Korean Central News Agency/Korea News Service via AP
Kim Jong-un delivers a speech at Pyongyang, September 8, 2022. Korean Central News Agency/Korea News Service via AP

North Korea’s Kim Jong-un, amid a deepening confrontation in Northeast Asia,  is insisting that his ambition is for North Korea to become “the world’s most powerful” nuclear-armed nation.

No need to take his rhetoric too seriously, but for the past two days he’s been ordering short-range missile tests off the North’s east coast, close to South Korea, in retaliation, the North’s Korean Central News Agency says, for joint American-South Korean war games.

The tests are prompting the South’s conservative president, Yoon Suk-yeol, again to cite, in a forthcoming defense ministry review, North Korea as an “enemy.” That’s a word that the South’s previous president, the liberal Moon Jae-in, excised while courting Mr. Kim for another summit on the way to reconciliation.

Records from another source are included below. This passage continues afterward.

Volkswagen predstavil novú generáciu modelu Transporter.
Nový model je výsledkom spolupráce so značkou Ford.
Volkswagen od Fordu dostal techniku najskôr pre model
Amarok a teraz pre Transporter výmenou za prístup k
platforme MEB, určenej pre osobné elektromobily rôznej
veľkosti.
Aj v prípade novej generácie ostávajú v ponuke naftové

Intermittent  Chinese and Russian war games in Northeast Asia suggest that Mr. Kim has powerful friends. They oppose UN sanctions on his regime for the dozens of missile tests he’s ordered this year, including those of a hypersonic ICBM capable of carrying a nuke to North America.

So far it’s believed in the West that the North Koreans don’t know how to affix a warhead to the tip of a long-range missile, but there is a fear that they could fire a tactical nuclear weapon at a target in Japan or South Korea. Plus, Chinese and Russian aircraft are demonstrating the ease with which they can fly around the region.

They are able to do so just outside the territory of America’s friends. So Pyongyang can be sure that Beijing and Moscow would  rush to its defense no matter major problems elsewhere. China and Russia want to show they have all the resources they need to destroy their enemies off their far eastern and east Asian coasts.

President Xi, subduing protesters in Chinese cities, and President Putin, fighting a costly war in Ukraine, would logically have their hands full battling for prestige if not survival of their regimes. Still, they have planes to spare for war games against America’s two Northeast Asian allies, South Korea and Japan.

Not to mention China’s island province of Taiwan, which President Biden has repeatedly said we’re committed to defend. While focused elsewhere, Messrs. Xi and Putin have been collaborating on missions into the air defense identification zones of South Korea, Japan, and Taiwan.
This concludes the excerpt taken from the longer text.